The delay in its publication is particularly bemusing given the key role a national food strategy would play in ensuring “everyone can access, understand and enjoy the benefits of a healthy and sustainable diet” – part of the “Levelling Up the United Kingdom’ initiative unveiled yesterday by Michael Gove.

As part of the plan, the FSA is set to embark on a joint project with the Department of Education that will see local authorities checking school lunches in England are complying with national standards.

The pilot has been welcomed by FSA chair Susan Jebb, who noted “the food children eat in schools makes an important contribution to their health and wellbeing”. 

Indeed, as Heler notes in his letter, the National Child Measurement Programme warned in November that “the prevalence of children living with obesity doubles from around 10% of children at the start of primary school to around 20% at the end of primary school”.

But improving health equality requires action beyond the school gates. “Obesity has got worse during lockdown”, according to one Whitehall source speaking to The Guardian, who warned “many of our most deprived children are carrying a lockdown legacy around their waists”.
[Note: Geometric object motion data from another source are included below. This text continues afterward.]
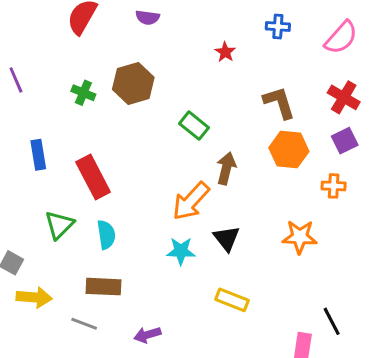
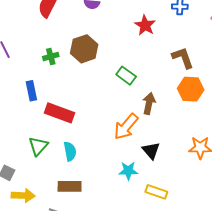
red star: (225, 52) -> (145, 25), size x1.5
green cross: (83, 93) -> (51, 57), turned -35
blue rectangle: (38, 155) -> (31, 91), moved
red rectangle: (93, 177) -> (60, 113), turned -40
cyan star: (181, 251) -> (128, 171), moved

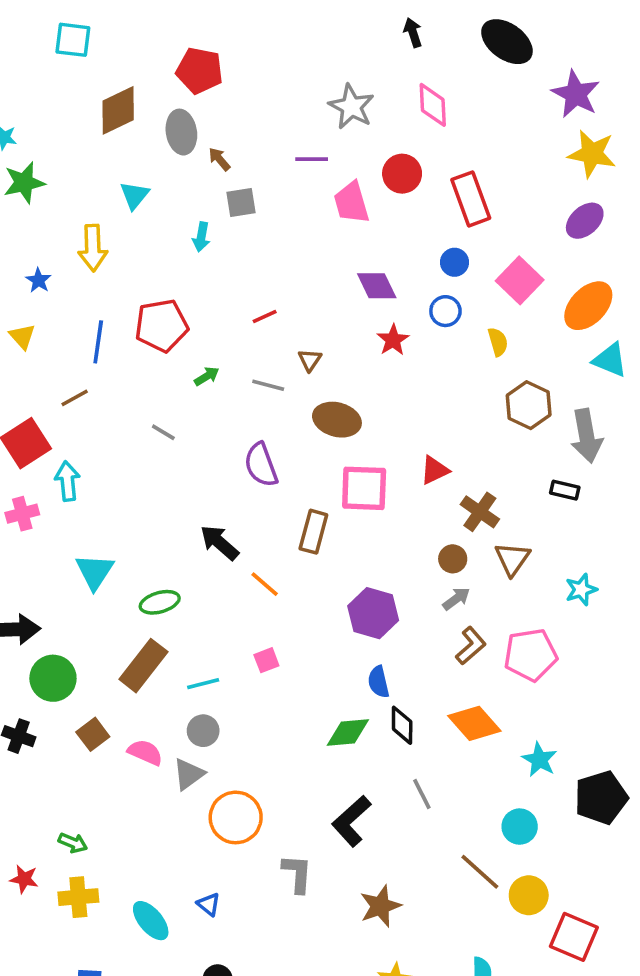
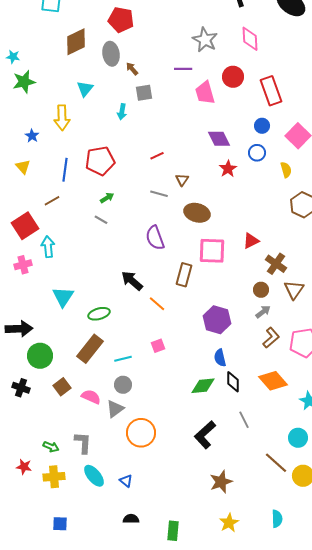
green arrow: (207, 376) -> (107, 198), moved
gray L-shape: (297, 874) -> (83, 443), moved
cyan ellipse: (151, 921) -> (94, 476), moved

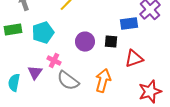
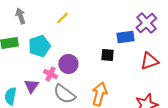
purple circle: (85, 42) -> (68, 64), moved
red triangle: (134, 59) -> (149, 61), moved

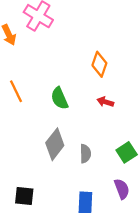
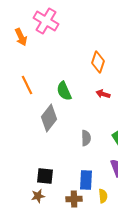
gray diamond: (55, 144) -> (49, 118), moved
black square: (24, 196) -> (45, 176), moved

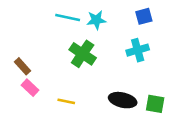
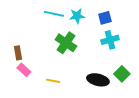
blue square: (144, 16) -> (105, 18), moved
brown rectangle: (23, 66) -> (18, 53), turned 32
green square: (155, 104) -> (122, 74), moved, turned 35

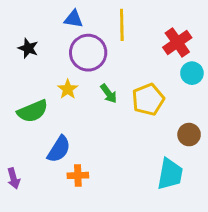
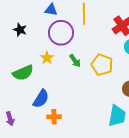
yellow pentagon: (148, 99) -> (102, 65), turned -30

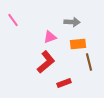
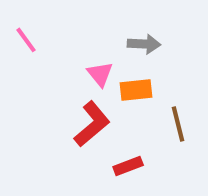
pink triangle: (50, 37) -> (100, 74), turned -48
orange rectangle: (78, 44) -> (136, 90), moved

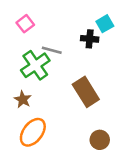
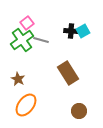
pink square: (25, 24) -> (27, 23), moved
cyan square: (105, 24) -> (83, 31), moved
green cross: (35, 65) -> (22, 40), moved

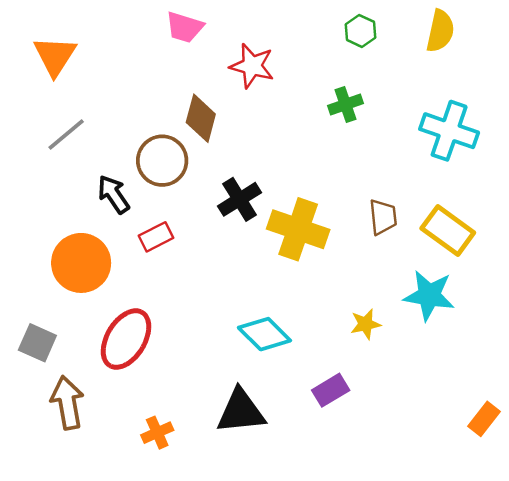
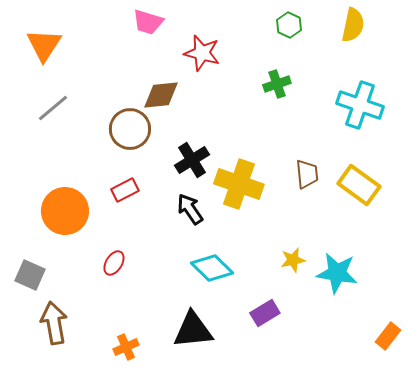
brown diamond: (201, 118) -> (161, 95), turned 69
black arrow: (114, 194) -> (190, 209), moved
cyan star: (429, 295) -> (337, 273), moved
red ellipse: (126, 339) -> (114, 263), moved, size x0.5

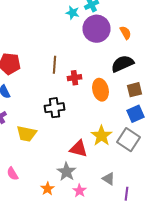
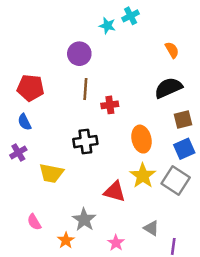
purple circle: (96, 29) -> (79, 54), moved, size x0.7
orange ellipse: (100, 90) -> (142, 139), moved
gray star: (66, 172) -> (84, 220), moved
orange star: (48, 189) -> (66, 240), moved

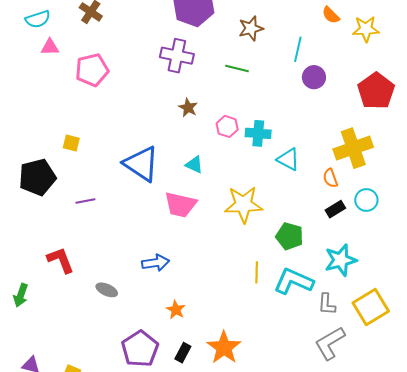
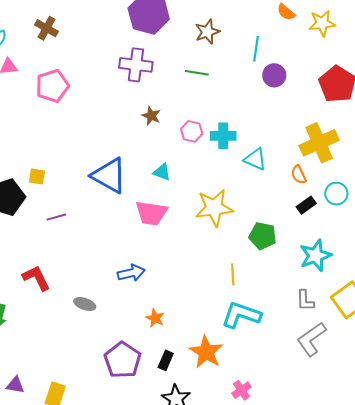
yellow square: (71, 143) -> (37, 177), moved
cyan L-shape: (294, 281) -> (241, 315), moved

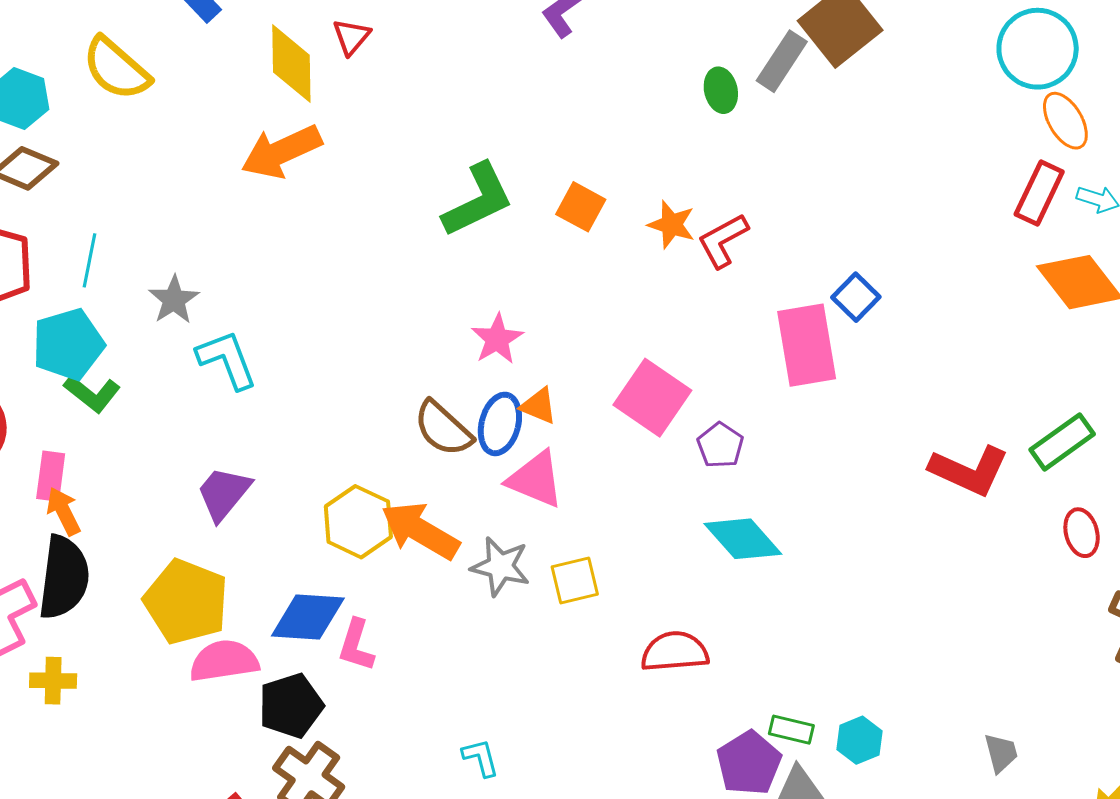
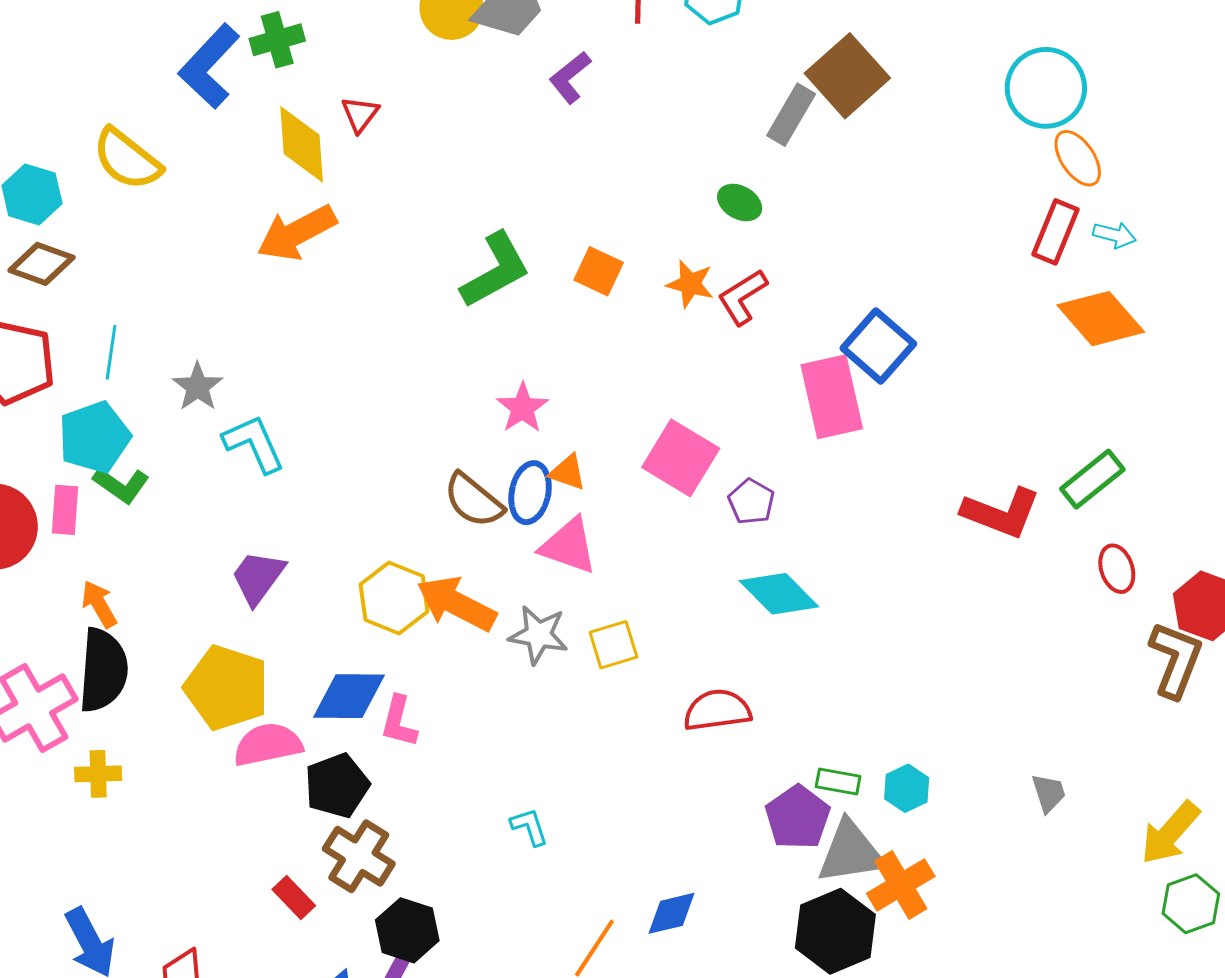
green ellipse: (721, 90) -> (740, 203), moved, turned -45
blue square: (856, 297) -> (878, 346), size x1.5
pink rectangle: (51, 476) -> (65, 510), moved

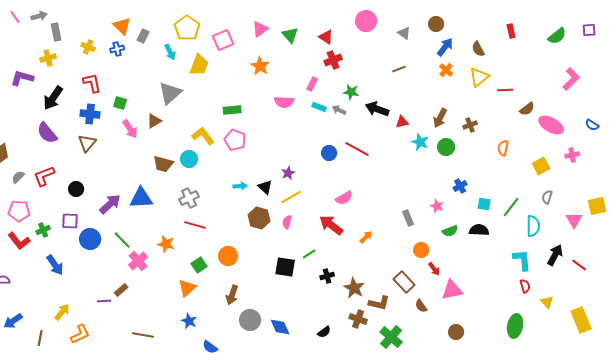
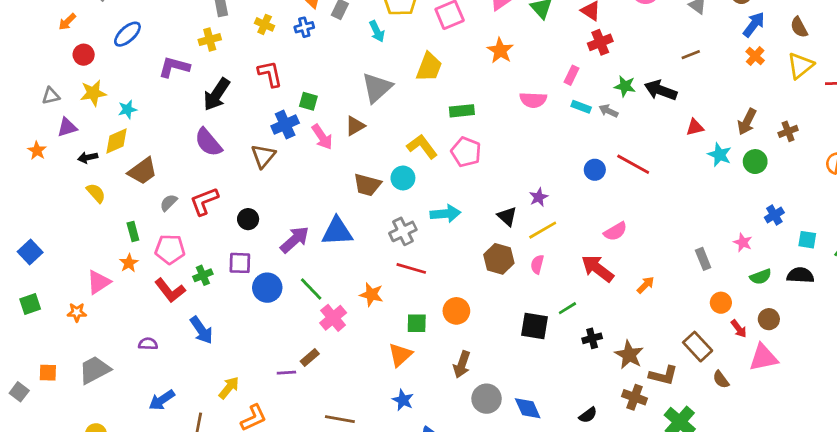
yellow trapezoid: (199, 65) -> (429, 67), moved
black arrow: (377, 109) -> (661, 90), moved
blue cross: (90, 114) -> (285, 125), moved, turned -30
cyan arrow: (240, 186) -> (445, 214), moved, size x1.5
blue arrow: (55, 265) -> (201, 330), moved
green square: (199, 265) -> (417, 323), turned 35
brown circle: (456, 332) -> (769, 319), moved

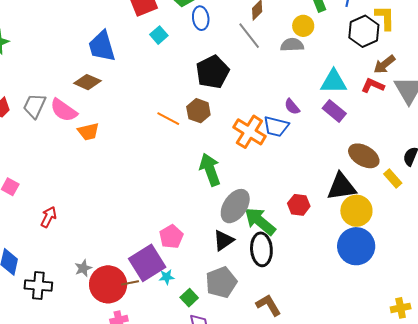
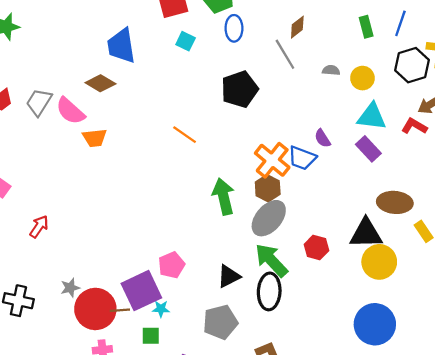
yellow circle: (303, 26) -> (362, 78), moved
cyan square: (159, 35) -> (186, 41), turned -30
gray semicircle: (292, 45) -> (331, 70), size x0.7
brown hexagon: (198, 111) -> (268, 188), moved
brown ellipse: (364, 156) -> (395, 202), turned -32
gray ellipse: (235, 206) -> (269, 218), moved
blue circle: (356, 246) -> (375, 324), moved
green square: (189, 298) -> (151, 336), moved, turned 36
Tackling unhealthy eating in the home is a far more complex business, particularly against a backdrop of rampant inflation, which is threatning to make fruit, veg and other healthy staples unaffordable for low-income families. 

Ensuring both diets and the food sector remain healthy and sustainable in the face of rising costs will require the kind of joined-up approach only a national food strategy can deliver.

There are at least some encouraging signs the government is eyeing a more collaborative approach to public health with the food sector. But the ongoing lack of clarity around incoming HFSS legislation means ministers are now considering a year-long delay to its proposed ban on “junk food” advertising, The Grocer revealed today.

That’s bound to alarm health campaigners. As Heler points out, the next six months present a “critical junction” for the health of our children.

Still, it’s encouraging to see Tesco and Sainsbury’s are already working to normalise aisle ends and bays with healthier and reduced-calorie options across a variety of categories. Supermarkets, like schools, have a key role to play in ‘levelling up’ health. With or without the government’s support.

It’s also a logical move. Because with kids set to get education on cooking under Gove’s new agenda, healthy options are – hopefully – going to be top of the next generation of shopping lists.

But it will come at a cost. According to estimates, the government’s proposed changes to rules on in-store and online HFSS promotions, which are expected to result in the biggest changes to supermarket layouts in over 40 years, will set the sector back £3bn. 

With so much at stake, The Grocer will next month hold a conference bringing together experts in policy, compliance and execution to discuss the new HFSS rules, their execution and their impact. 

With such radical changes ahead, the whole world will be watching the UK’s health and obesity plans. It’s important to make sure we get it right.